Monthly Archives: March 2017

A categorical can of worms: Examining interactions in logit models in Stata

Kevin Ralston, University of Edinburgh, 2017

  1. The ‘conventional’ categorical by categorical interaction

Introduction

This post is the first of a series looking at interactions in non-linear models. This is a subject I have been thinking about for a while. It is an important issue for sociology, where we are often interested in substantively interesting categories and limited dependent variables. This series of posts is intended as a practical introduction to the issue and aimed at those new to thinking about such things.

There is a broad literature discussing interactions in logit/probit models. This is spread across a variety of publications and forums. Drawing on this I have summarised several strategies for examining interactions in a working paper which is currently circa 5000 words and growing. I had originally intended to present a comprehensive blog on these methods but the subject and its treatment is too large and detailed for a single blog!

As an alternative I will write a series of posts summarising methods for specifying and examining interactions. This is likely to include calculating ‘marginal effects’, cross-partial derivatives, the linear probability model and models reporting odds ratios. I hope it proves useful for some to draw this literature together in an introductory way. The more technical literature underlying the posts will be provided in references.

It may not be obvious that the interpretation of an interaction included in a logit model is not the same as an interaction included in an ordinary least squares model (OLS). In this first instance this blog outlines what may be considered a ‘conventional’ specification of a categorical by categorical interaction and how it may be interpreted.

Data

Suppose we are interested in looking at the relationship between those in social class III of Registrar Generals social class (RGSC) and various independent variables.

The data used are from the General Household Survey 1995 teaching dataset (Cooper and Arber 2000). This is available to download from the UK data archive. The dependent variable is dichotomous controlling for whether a case is recorded as being in social class III or not (Table 1). Independent variables are also dichotomised and include whether an individual has qualifications or no qualifications; is working full-time or part-time and their age.

Table 1, frequencies of distributions of variables of interest by whether an individual is a man or a woman, including chi-square and phi levels
% (n) Chi-square p-value Phi
Men Women
Not class III 60 (1043) 40 (698) 0.00 0.31
Class III 23 (126) 77 (413)
Qualification 52 (924) 48 (857) 0.27 0.02
No Quals 49 (245) 51 (254)
Part-time 16 (97) 84 (499) 0.00 -0.42
Full-time 64 (1072) 36 (612)
Min max sd
Mean age men 40 16 69 12
Mean age women 39 16 67 12
n= 1169 1111
Source, General Household Survey 1995

 Although this is an example from a teaching dataset, chosen because it illustrates certain patterns and relationships in the data, there could easily be reasons why a researcher would look to model such relationships. One might be if a researcher were interested in processes or outcomes related to gendered occupational segregation. RGSC is an older measure and might not be the first choice for many sociologists. It is a measure still widely used in public health research, and there may be reasons to compare RGSC with other occupationally based social class measures.
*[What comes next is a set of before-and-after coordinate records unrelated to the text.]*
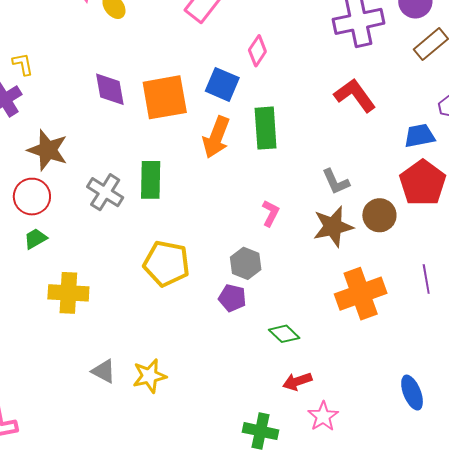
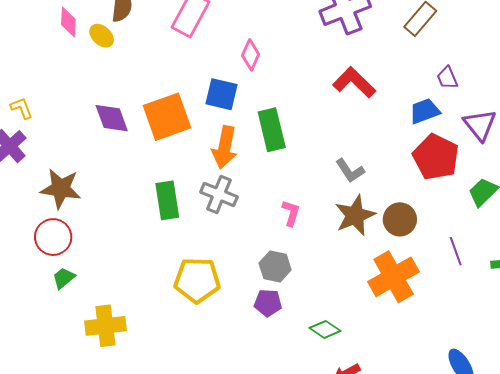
gray cross: (105, 192) -> (219, 194), moved
brown circle: (379, 215) -> (400, 219), moved

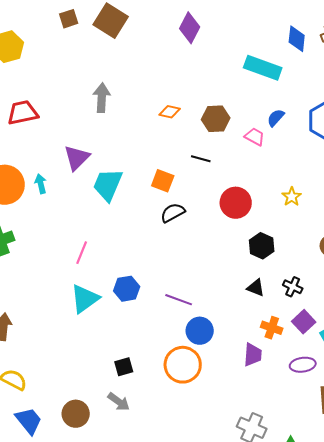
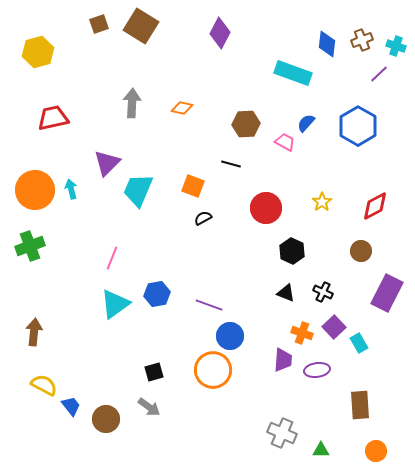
orange diamond: (170, 112) -> (182, 108), moved
black semicircle: (173, 213) -> (203, 218), size x0.7
purple ellipse: (303, 365) -> (317, 370), moved
blue trapezoid: (29, 421) -> (71, 406), moved, size x0.7

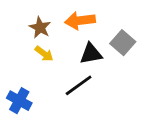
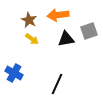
gray square: (123, 43) -> (89, 31), turned 30
black line: (79, 85) -> (57, 84), moved, turned -30

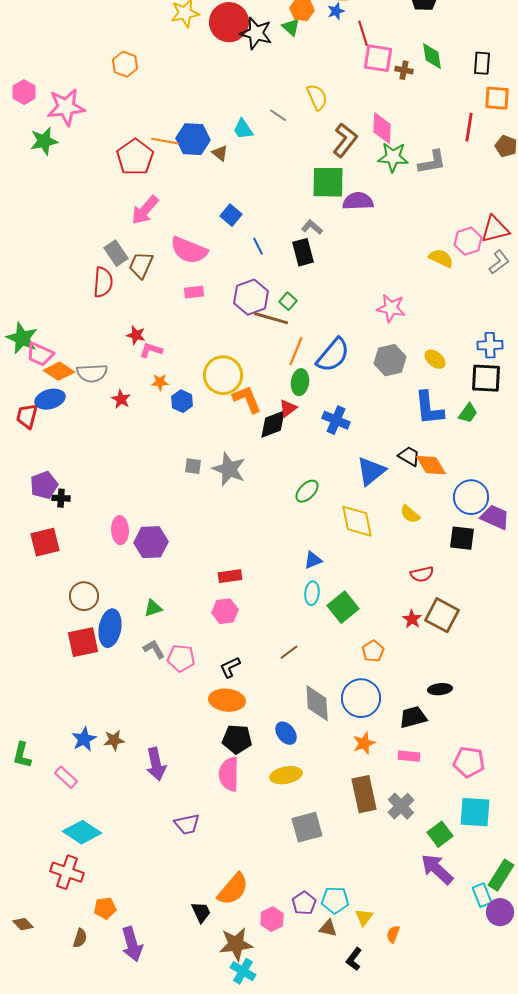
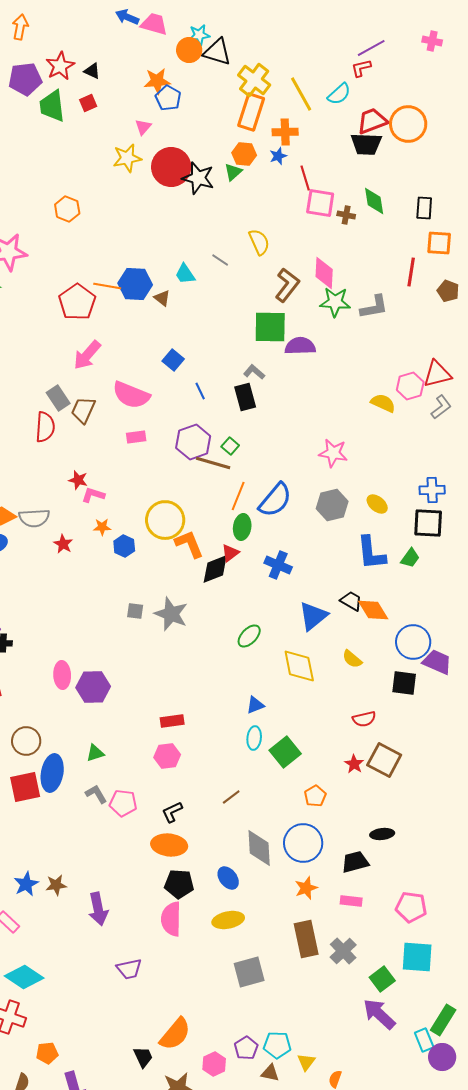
green triangle: (291, 27) -> (233, 172), turned 36

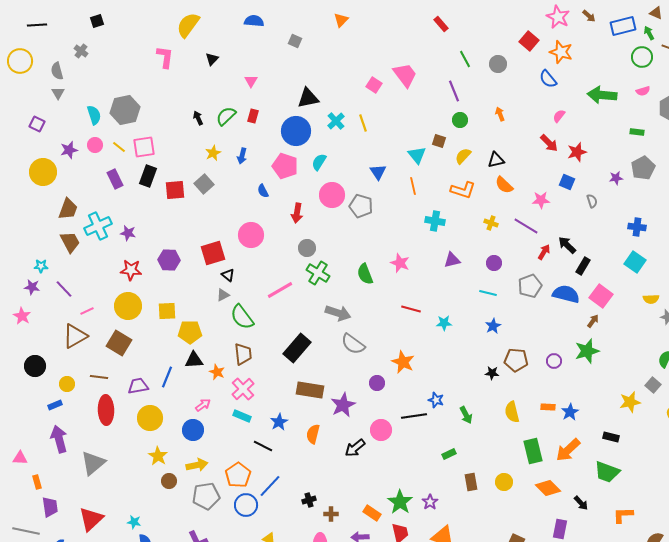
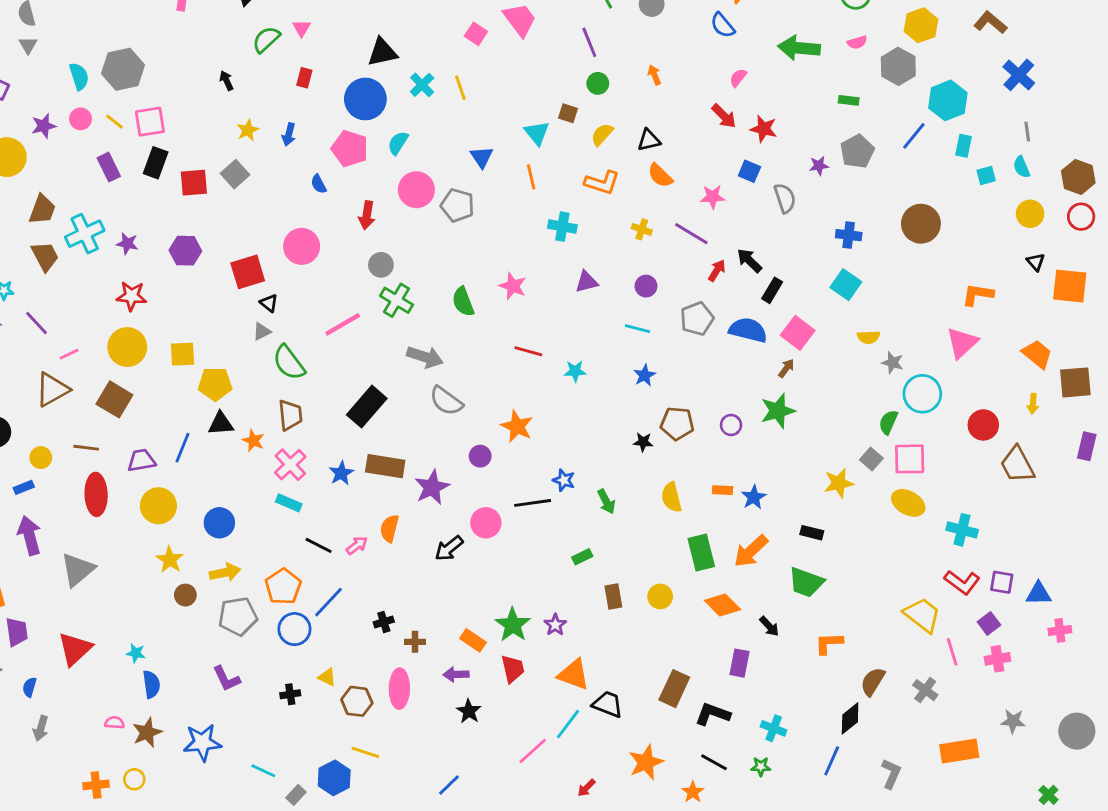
green semicircle: (226, 116) -> (266, 39), moved
red star: (577, 152) -> (764, 129), turned 30
gray semicircle: (592, 201) -> (785, 198), size x1.5
purple hexagon: (169, 260) -> (185, 251), moved
pink arrow: (203, 405) -> (357, 545), moved
blue star: (279, 422) -> (341, 473), moved

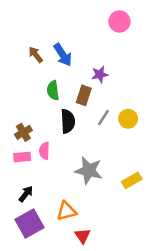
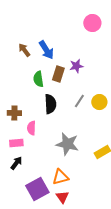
brown rectangle: (84, 95) -> (58, 74), moved
brown cross: (23, 132) -> (14, 113), turned 32
pink rectangle: (22, 157) -> (16, 143), moved
orange triangle: (67, 211) -> (60, 177), moved
purple square: (30, 223) -> (37, 189), moved

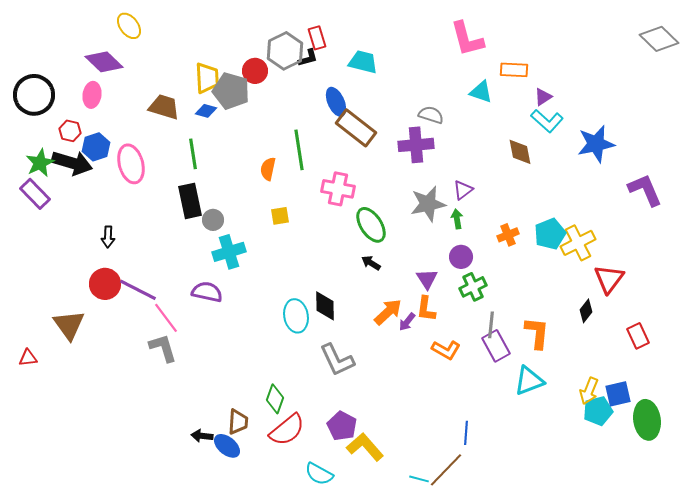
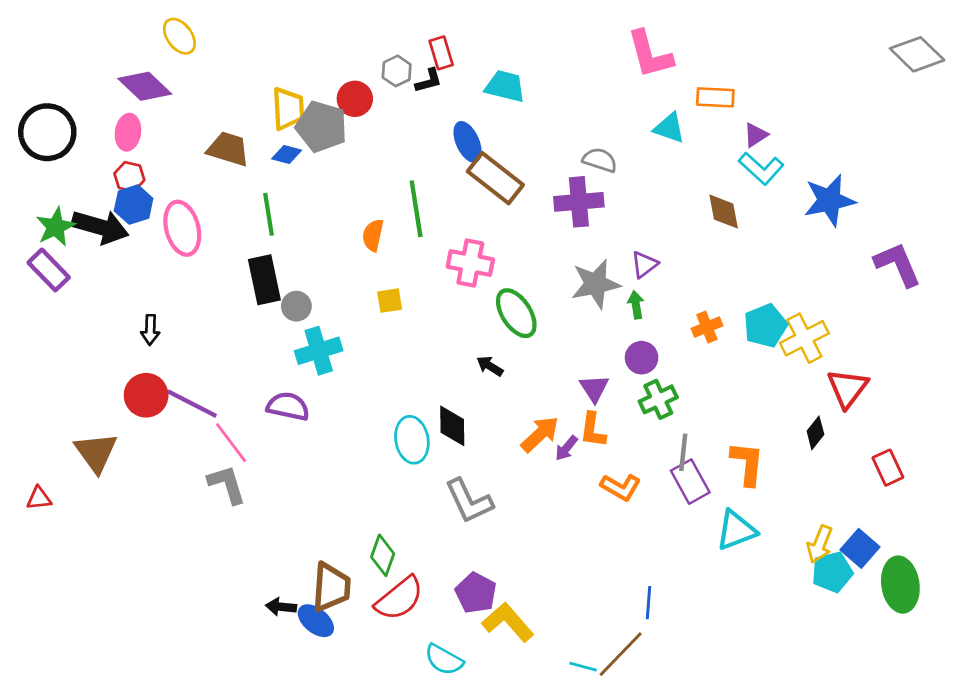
gray hexagon: (285, 51) -> (397, 71), size x0.6
red hexagon: (70, 131) -> (129, 177), moved
black arrow: (371, 263) -> (490, 366), moved
blue square: (618, 394) -> (860, 548), turned -36
brown trapezoid: (238, 422) -> (331, 587), size x1.4

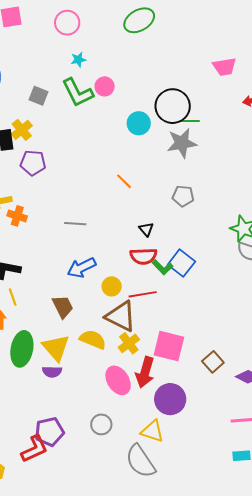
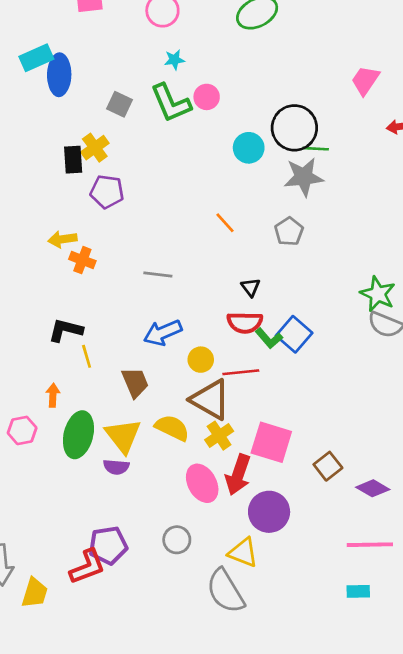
pink trapezoid: (224, 67) -> (365, 80), turned 130
gray pentagon: (183, 196) -> (289, 231), moved, turned 30
yellow line: (13, 297) -> (87, 356), moved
The sample comprises of a complete case analysis of everyone in the data who are over 16 and non-missing.

Analysis

Occupational position changes across the life course as people often transition from perhaps less secure low skilled employment in their youth, to career positions post education. In this respect these analyses are non-conventional in that they include everyone over 16 who is in work.

Given this wide age range we shall include age in our model. In a more formal piece of research we would consider whether such a large age range is appropriate. It would not be usual to consider the occupational position of 16 year olds in the same model as 40 year olds or 59 year olds, because those who are older have qualifications and experience and more time to position themselves in the labour force. It is important to be aware of such issues and to consider them carefully in undertaking analysis. In the current analyses we will choose to ignore these important issues and concentrate on interactions in models.

Basic Model

Below is the Stata output for a logistic regression model measuring the association between the independent variables described above and membership of social class III. The code to produce the model is also given. In Sata the i. prefix specifies that the variable is a factor (categorical) variable, the c. prefix for continuous, metric variables.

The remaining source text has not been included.